**WORK ORDER**: Please take the records that follow and repeat exactly the lines starting with the line with "figure in UK Islamic finance." and going on through the line with "like, share their".

----

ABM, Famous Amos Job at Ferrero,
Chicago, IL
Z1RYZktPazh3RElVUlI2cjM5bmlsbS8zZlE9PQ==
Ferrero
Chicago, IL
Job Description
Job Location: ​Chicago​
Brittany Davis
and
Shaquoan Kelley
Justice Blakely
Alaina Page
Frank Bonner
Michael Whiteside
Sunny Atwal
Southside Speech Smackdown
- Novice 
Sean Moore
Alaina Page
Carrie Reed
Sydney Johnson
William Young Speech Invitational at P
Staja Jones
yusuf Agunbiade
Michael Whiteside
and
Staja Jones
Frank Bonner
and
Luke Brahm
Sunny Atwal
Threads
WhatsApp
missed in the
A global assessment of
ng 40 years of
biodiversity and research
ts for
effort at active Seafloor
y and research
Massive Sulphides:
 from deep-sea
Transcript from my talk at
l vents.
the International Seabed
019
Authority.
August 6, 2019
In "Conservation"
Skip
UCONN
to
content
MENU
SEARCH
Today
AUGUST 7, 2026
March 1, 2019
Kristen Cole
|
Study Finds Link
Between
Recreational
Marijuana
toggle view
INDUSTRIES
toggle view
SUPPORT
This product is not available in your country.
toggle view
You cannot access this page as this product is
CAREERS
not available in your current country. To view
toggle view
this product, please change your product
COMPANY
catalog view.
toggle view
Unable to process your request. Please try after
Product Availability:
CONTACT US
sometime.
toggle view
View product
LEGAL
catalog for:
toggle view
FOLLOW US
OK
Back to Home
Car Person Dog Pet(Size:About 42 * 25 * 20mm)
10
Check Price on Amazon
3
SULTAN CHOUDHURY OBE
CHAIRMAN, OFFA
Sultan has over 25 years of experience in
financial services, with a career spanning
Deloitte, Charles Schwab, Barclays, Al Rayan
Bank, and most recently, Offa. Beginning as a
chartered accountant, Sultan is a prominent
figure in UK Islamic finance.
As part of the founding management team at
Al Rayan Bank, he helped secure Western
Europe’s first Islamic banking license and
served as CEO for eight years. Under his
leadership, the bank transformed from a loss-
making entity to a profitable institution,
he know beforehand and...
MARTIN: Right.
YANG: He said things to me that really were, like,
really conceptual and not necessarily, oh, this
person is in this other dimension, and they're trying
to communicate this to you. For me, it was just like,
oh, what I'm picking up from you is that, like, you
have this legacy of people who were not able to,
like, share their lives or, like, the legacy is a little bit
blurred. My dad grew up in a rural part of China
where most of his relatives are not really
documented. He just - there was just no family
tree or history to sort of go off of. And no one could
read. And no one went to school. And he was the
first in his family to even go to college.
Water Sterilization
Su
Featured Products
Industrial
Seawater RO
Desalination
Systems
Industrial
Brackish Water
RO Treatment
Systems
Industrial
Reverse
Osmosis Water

----

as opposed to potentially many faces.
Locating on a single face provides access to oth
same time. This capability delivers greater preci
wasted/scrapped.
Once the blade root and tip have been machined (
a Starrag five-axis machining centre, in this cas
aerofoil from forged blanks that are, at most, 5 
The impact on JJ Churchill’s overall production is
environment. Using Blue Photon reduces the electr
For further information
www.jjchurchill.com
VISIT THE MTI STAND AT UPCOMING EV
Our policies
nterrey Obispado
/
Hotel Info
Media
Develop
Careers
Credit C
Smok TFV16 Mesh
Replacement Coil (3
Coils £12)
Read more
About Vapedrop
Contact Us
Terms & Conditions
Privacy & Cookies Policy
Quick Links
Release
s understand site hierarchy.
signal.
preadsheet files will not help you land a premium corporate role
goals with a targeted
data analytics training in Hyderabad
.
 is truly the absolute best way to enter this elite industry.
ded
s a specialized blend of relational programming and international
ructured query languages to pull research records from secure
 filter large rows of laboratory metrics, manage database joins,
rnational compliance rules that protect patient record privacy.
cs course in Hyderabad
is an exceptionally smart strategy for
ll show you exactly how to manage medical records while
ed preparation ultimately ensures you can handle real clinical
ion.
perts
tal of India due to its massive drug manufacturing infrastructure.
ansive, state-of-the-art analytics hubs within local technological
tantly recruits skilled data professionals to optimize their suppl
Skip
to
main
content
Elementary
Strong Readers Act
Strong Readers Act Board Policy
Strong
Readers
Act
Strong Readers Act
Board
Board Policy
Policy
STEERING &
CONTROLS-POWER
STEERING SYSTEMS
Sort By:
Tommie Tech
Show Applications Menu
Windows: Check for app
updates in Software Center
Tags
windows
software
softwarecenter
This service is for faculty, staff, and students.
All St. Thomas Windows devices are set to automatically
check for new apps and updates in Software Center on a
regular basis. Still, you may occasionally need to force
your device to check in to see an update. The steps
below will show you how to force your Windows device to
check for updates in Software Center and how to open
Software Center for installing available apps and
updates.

----

**RESULT OF THIS EXERCISE**:
figure in UK Islamic finance.
As part of the founding management team at
Al Rayan Bank, he helped secure Western
Europe’s first Islamic banking license and
served as CEO for eight years. Under his
leadership, the bank transformed from a loss-
making entity to a profitable institution,
he know beforehand and...
MARTIN: Right.
YANG: He said things to me that really were, like,
really conceptual and not necessarily, oh, this
person is in this other dimension, and they're trying
to communicate this to you. For me, it was just like,
oh, what I'm picking up from you is that, like, you
have this legacy of people who were not able to,
like, share their lives or, like, the legacy is a little bit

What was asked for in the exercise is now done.